Global Warming Takes Center Stage in Lindsey Graham Primary

Published September 9, 2013

Lindsey Graham’s support for global warming restrictions is taking center stage affecting the incumbent U.S. Senator’s bleak poll numbers in his bid to survive a primary challenge in the 2014 elections.

Graham is well below the 50 percent threshold in a recent poll of likely Republican primary voters in South Carolina, conducted by Landmark Communications and Rosetta Stone Communications. Only 42 percent of likely Republican primary voters said they support the incumbent Graham.  Graham’s poor support among Republican voters is remarkable considering Graham’s primary opponents have relatively little name recognition throughout the Palmetto state.

Graham’s primary opponents are hammering the incumbent for frequently straying from conservative principles, and they are hammering Graham particularly hard for his longstanding support for global warming restrictions.

State Sen. Lee Bright, who tallied the most support among Graham’s primary opponents in the poll, put Graham’s global warming advocacy at the top of the list among Graham’s shortcomings in an interview with Breitbart News.

“Lindsey Graham’s record of promoting cap and trade, banker bailouts, liberal Supreme Court justices, and amnesty have driven a wedge between him and conservative voters in South Carolina, in spite of his relentless courtship of the mainstream media,” said Bright.
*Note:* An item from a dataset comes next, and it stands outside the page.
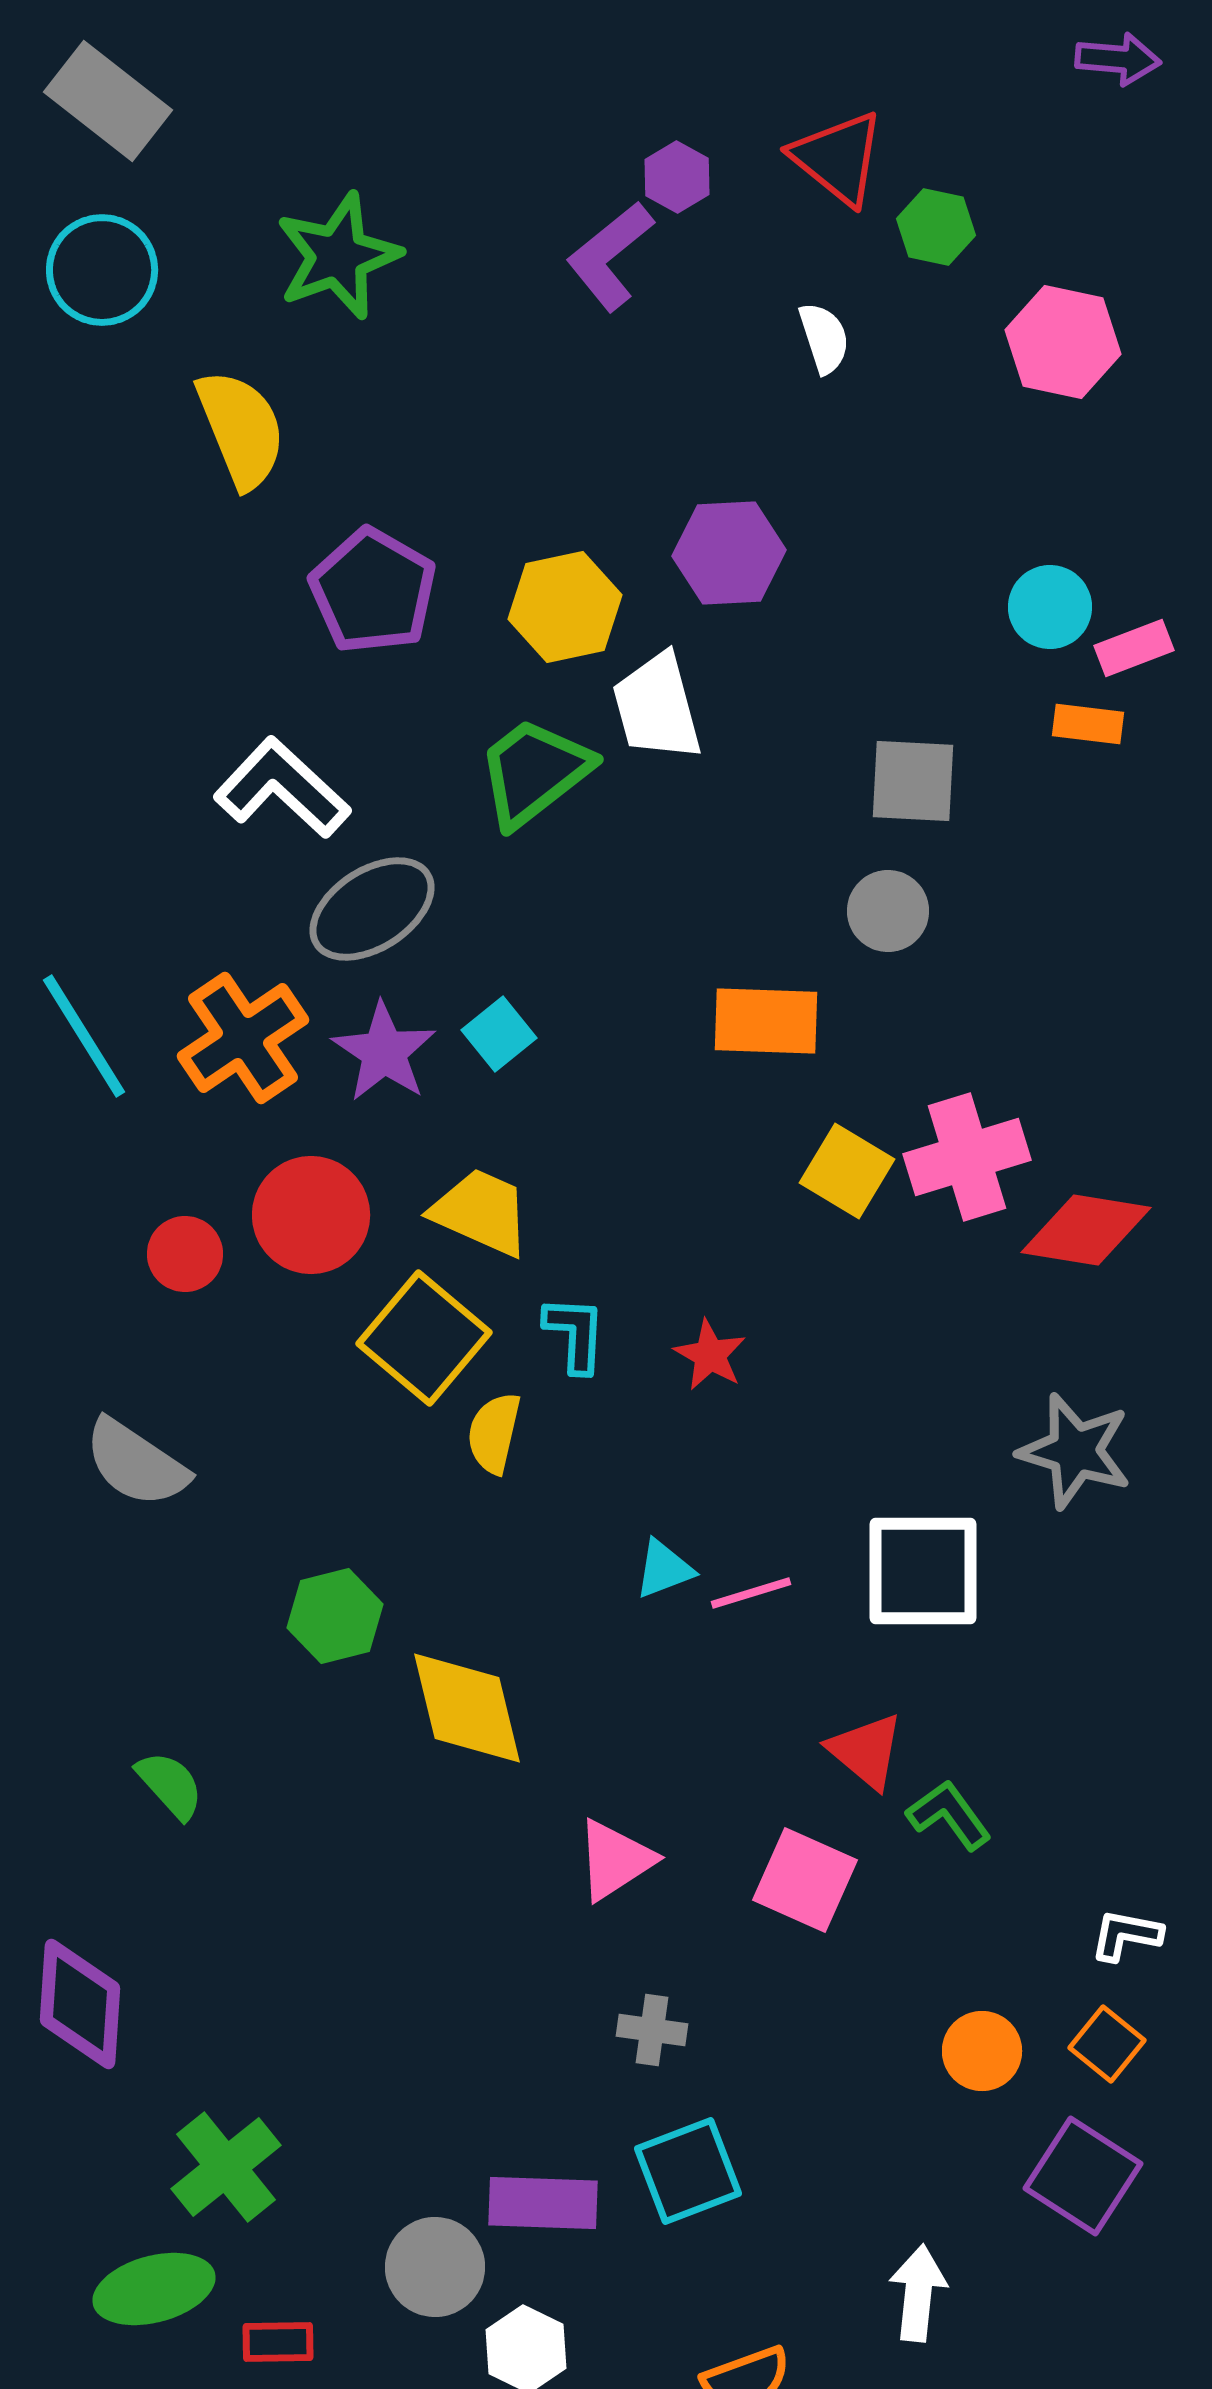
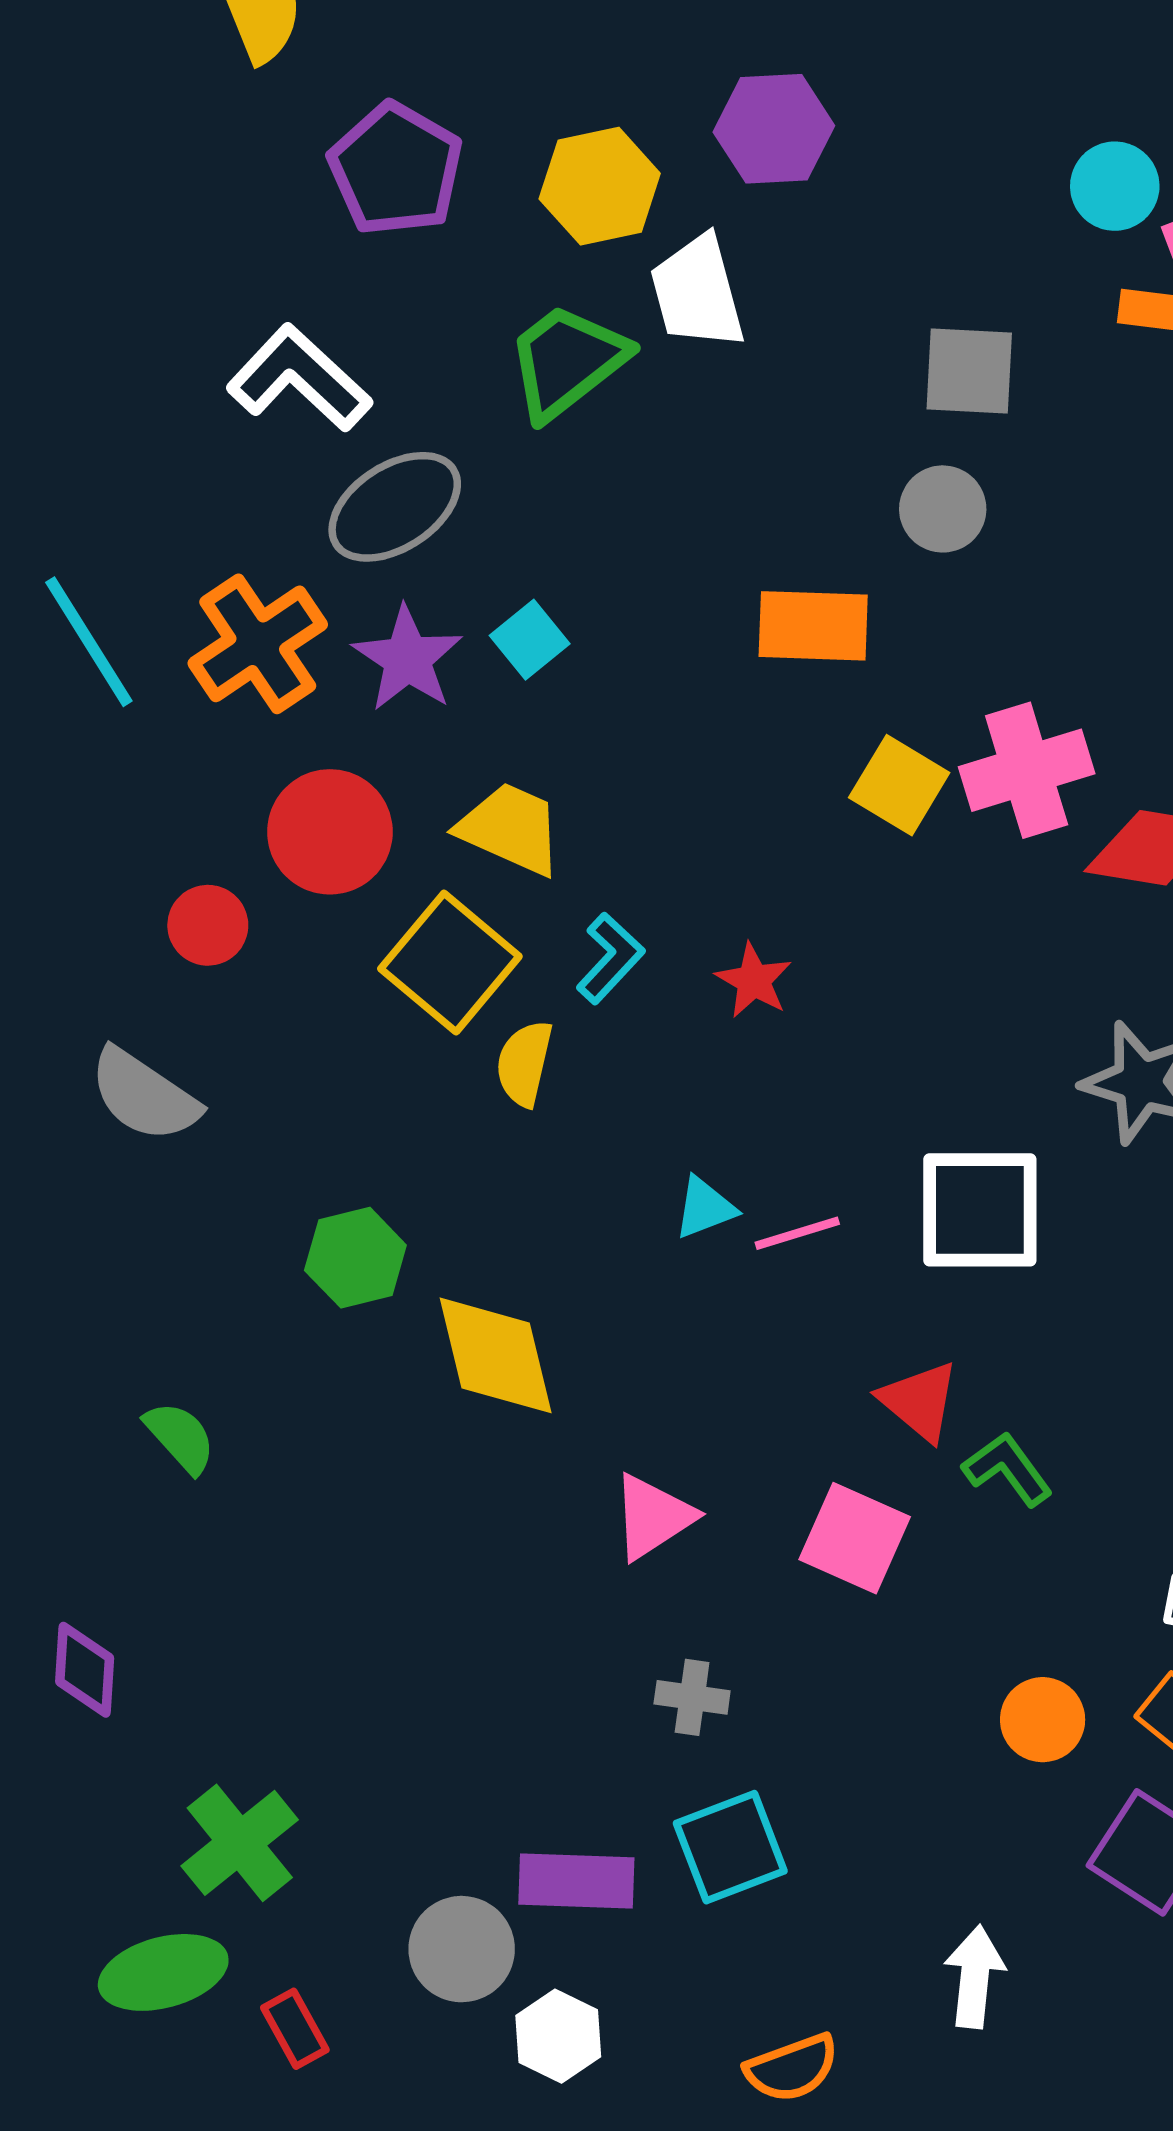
red circle: (185, 1254) -> (208, 925), moved
cyan L-shape: (575, 1334) -> (610, 958), turned 40
purple diamond: (80, 2004) -> (85, 1670), size x0.7
red rectangle: (278, 2342) -> (295, 2029), turned 62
Graham’s global warming advocacy puts him on a similar political trajectory with former U.S. Rep. Bob Inglis. Like Graham, Inglis was a South Carolina Republican who championed global warming restrictions in the U.S. Congress. In June 2010, Inglis’ global warming advocacy took center stage in the Republican primary. The incumbent congressman was humiliated in the primary contest, capturing only 29 percent of the vote in a head-to-head matchup with challenger Trey Gowdy despite Inglis benefiting from the advantages of incumbency.

If neither Graham nor any of his challengers captures a majority of the vote in the 2014 Republican primary election, the two highest vote-getters will square off in a head-to-head vote for the party’s nomination.

Graham appears to have his work cut out for him, and his support for global warming restrictions is about as helpful as a millstone tied around the neck of a shipwreck survivor trying to tread water in the middle of the ocean.